When a sanctuary seeker abjured the realm, they were sent to a port to go overseas. A weak link in the system was finding a ship captain willing to take the abjurer on board, as this seeker found.
In July 1507, Simon Wigmore, a labourer of Winchester, took sanctuary at the parish church of Holy Trinity in Guildford, Surrey. He confessed that a year before he’d killed and robbed an unknown man in Kent.

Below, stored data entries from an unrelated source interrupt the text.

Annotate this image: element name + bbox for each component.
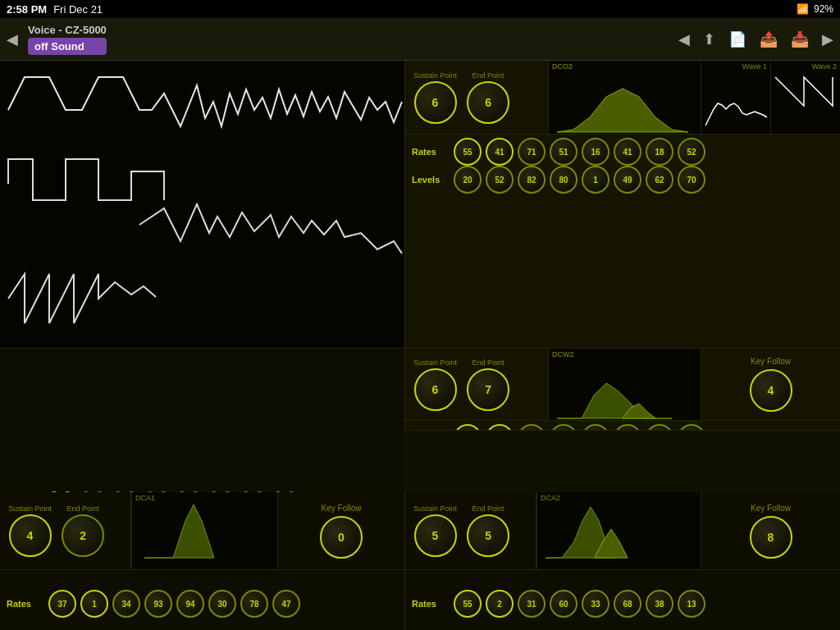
dcw-endpoint-group: End Point 7 — [467, 358, 509, 411]
dcw-sustain-knob[interactable]: 6 — [414, 368, 457, 411]
dco-rate-4[interactable]: 16 — [582, 138, 609, 166]
dca1-rate-1[interactable]: 1 — [80, 590, 108, 618]
dca1-rates-row: Rates 37 1 34 93 94 30 78 47 — [7, 590, 398, 618]
dcw-endpoint-label: End Point — [472, 358, 504, 367]
dcw-endpoint-knob[interactable]: 7 — [467, 368, 509, 411]
nav-right-icon[interactable]: ▶ — [822, 30, 833, 48]
dco-level-1[interactable]: 52 — [486, 166, 514, 194]
dco-rate-2[interactable]: 71 — [518, 138, 546, 166]
dco-rates-label: Rates — [412, 147, 450, 157]
dco2-preview: DCO2 — [549, 61, 701, 134]
dco-rate-5[interactable]: 41 — [614, 138, 641, 166]
wifi-icon: 📶 — [797, 3, 809, 15]
dco-level-5[interactable]: 49 — [614, 166, 641, 194]
dca1-rate-7[interactable]: 47 — [272, 590, 300, 618]
dca2-rate-6[interactable]: 38 — [646, 590, 673, 618]
status-date: Fri Dec 21 — [53, 3, 103, 16]
dco-level-3[interactable]: 80 — [550, 166, 578, 194]
dco-rate-1[interactable]: 41 — [486, 138, 514, 166]
dca2-endpoint-label: End Point — [472, 504, 504, 513]
dco-rate-3[interactable]: 51 — [550, 138, 578, 166]
waveform-svg — [0, 61, 404, 348]
dca1-panel: Sustain Point 4 End Point 2 — [0, 492, 404, 630]
svg-marker-1 — [557, 89, 688, 132]
dca1-sustain-knob[interactable]: 4 — [9, 514, 52, 557]
dca2-rate-4[interactable]: 33 — [582, 590, 609, 618]
dco-level-7[interactable]: 70 — [678, 166, 705, 194]
header-title: Voice - CZ-5000 — [28, 24, 107, 36]
nav-upload-icon[interactable]: ⬆ — [703, 30, 715, 48]
dco2-waveform-svg — [549, 84, 701, 134]
dca1-rate-3[interactable]: 93 — [144, 590, 172, 618]
dcw2-title: DCW2 — [552, 350, 574, 358]
dcw-keyfollow-label: Key Follow — [751, 357, 791, 366]
dca2-sustain-group: Sustain Point 5 — [413, 504, 457, 557]
dca2-rate-7[interactable]: 13 — [678, 590, 705, 618]
dco-level-6[interactable]: 62 — [646, 166, 673, 194]
wave1-preview[interactable]: Wave 1 — [701, 61, 770, 134]
status-icons: 📶 92% — [797, 3, 833, 15]
dco2-title: DCO2 — [552, 62, 573, 71]
dca1-endpoint-knob[interactable]: 2 — [62, 514, 104, 557]
dca1-rates-label: Rates — [7, 599, 44, 609]
nav-icons: ◀ ⬆ 📄 📤 📥 ▶ — [678, 30, 833, 48]
header-bar: ◀ Voice - CZ-5000 off Sound ◀ ⬆ 📄 📤 📥 ▶ — [0, 18, 840, 61]
dca1-sustain-group: Sustain Point 4 — [8, 504, 52, 557]
dca1-sustain-label: Sustain Point — [8, 504, 52, 513]
dco-rates-row: Rates 55 41 71 51 16 41 18 52 — [412, 138, 833, 166]
dca2-sustain-knob[interactable]: 5 — [414, 514, 457, 557]
dca2-rates-levels: Rates 55 2 31 60 33 68 38 13 Levels 61 1… — [405, 570, 840, 630]
dco-sustain-knob[interactable]: 6 — [414, 81, 457, 124]
dca1-keyfollow-knob[interactable]: 0 — [320, 516, 363, 559]
dca2-panel: Sustain Point 5 End Point 5 — [404, 492, 840, 630]
dco-sustain-group: Sustain Point 6 — [413, 71, 457, 124]
dcw-sustain-group: Sustain Point 6 — [413, 358, 457, 411]
dca2-rate-0[interactable]: 55 — [454, 590, 482, 618]
dca2-endpoint-knob[interactable]: 5 — [467, 514, 509, 557]
nav-left-icon[interactable]: ◀ — [678, 30, 690, 48]
dcw-keyfollow-knob[interactable]: 4 — [750, 369, 792, 412]
dca2-keyfollow-label: Key Follow — [751, 504, 791, 513]
dco-level-2[interactable]: 82 — [518, 166, 546, 194]
dca2-rate-5[interactable]: 68 — [614, 590, 641, 618]
dco-levels-row: Levels 20 52 82 80 1 49 62 70 — [412, 166, 833, 194]
battery-icon: 92% — [814, 3, 833, 15]
dco-rate-7[interactable]: 52 — [678, 138, 705, 166]
dca2-top: Sustain Point 5 End Point 5 — [405, 492, 840, 570]
dcw-sus-end-box: Sustain Point 6 End Point 7 — [405, 349, 549, 420]
dca1-preview: DCA1 — [131, 492, 277, 569]
dcw-left-placeholder — [0, 349, 404, 491]
dcw2-waveform-svg — [549, 367, 701, 420]
dca1-rate-4[interactable]: 94 — [176, 590, 204, 618]
dcw-top-row: Sustain Point 6 End Point 7 — [405, 349, 840, 421]
nav-doc-icon[interactable]: 📄 — [728, 30, 746, 48]
nav-share2-icon[interactable]: 📥 — [791, 30, 809, 48]
nav-back-icon[interactable]: ◀ — [7, 30, 18, 48]
dca2-rate-3[interactable]: 60 — [550, 590, 578, 618]
dca2-rate-2[interactable]: 31 — [518, 590, 546, 618]
dca2-rate-1[interactable]: 2 — [486, 590, 514, 618]
dco-level-4[interactable]: 1 — [582, 166, 609, 194]
dco-level-0[interactable]: 20 — [454, 166, 482, 194]
main-grid: Rates 17 54 87 32 82 75 71 56 Levels 54 … — [0, 61, 840, 561]
dca2-keyfollow-knob[interactable]: 8 — [750, 516, 792, 559]
nav-share1-icon[interactable]: 📤 — [760, 30, 778, 48]
dca1-rates-levels: Rates 37 1 34 93 94 30 78 47 Levels 97 7… — [0, 570, 404, 630]
status-bar: 2:58 PM Fri Dec 21 📶 92% — [0, 0, 840, 18]
dco-sus-end-box: Sustain Point 6 End Point 6 — [405, 61, 549, 134]
wave2-preview[interactable]: Wave 2 — [770, 61, 840, 134]
dco-rate-0[interactable]: 55 — [454, 138, 482, 166]
header-subtitle[interactable]: off Sound — [28, 38, 107, 55]
dco-rates-levels: Rates 55 41 71 51 16 41 18 52 Levels 20 … — [405, 135, 840, 197]
waveform-display: Rates 17 54 87 32 82 75 71 56 Levels 54 … — [0, 61, 404, 348]
dco-panel: Sustain Point 6 End Point 6 — [404, 61, 840, 348]
dca1-rate-0[interactable]: 37 — [48, 590, 76, 618]
dca2-endpoint-group: End Point 5 — [467, 504, 509, 557]
dca1-rate-5[interactable]: 30 — [208, 590, 236, 618]
dca1-rate-6[interactable]: 78 — [240, 590, 268, 618]
dco-endpoint-knob[interactable]: 6 — [467, 81, 509, 124]
dca1-rate-2[interactable]: 34 — [112, 590, 140, 618]
dca1-sus-end-box: Sustain Point 4 End Point 2 — [0, 492, 131, 569]
dca1-endpoint-group: End Point 2 — [62, 504, 104, 557]
dco-rate-6[interactable]: 18 — [646, 138, 673, 166]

The coroner sent him on his way to the port of Southampton.
Once he arrived there, however (he later claimed), he couldn’t find a ship willing to take him, though he waited for “a great time.” It’s not really clear why a captain would take an abjurer on board, as there’s no indication they were compensated.
So Wigmore gave up trying to get a ship overseas and set off to find another sanctuary – or so he claimed. This is where Wigmore’s story loses credibility: the next place he washes up in September 1507 is Colchester, to claim sanctuary at St John’s Abbey.
Colchester is nowhere near Southampton. At a guess Wigmore was on the lam, someone spotted him in Colchester, and he tried to dart into the abbey. But, as often in these cases ending up in court in this decade, he was seized from the sanctuary (again – or so he claimed).
Back in court at Guildford, he pleaded sanctuary and asked to be restored. The king’s attorney replied (as usual) that he hadn’t been in the sanctuary at all when arrested. The case was referred to King’s Bench, but I have located no outcome.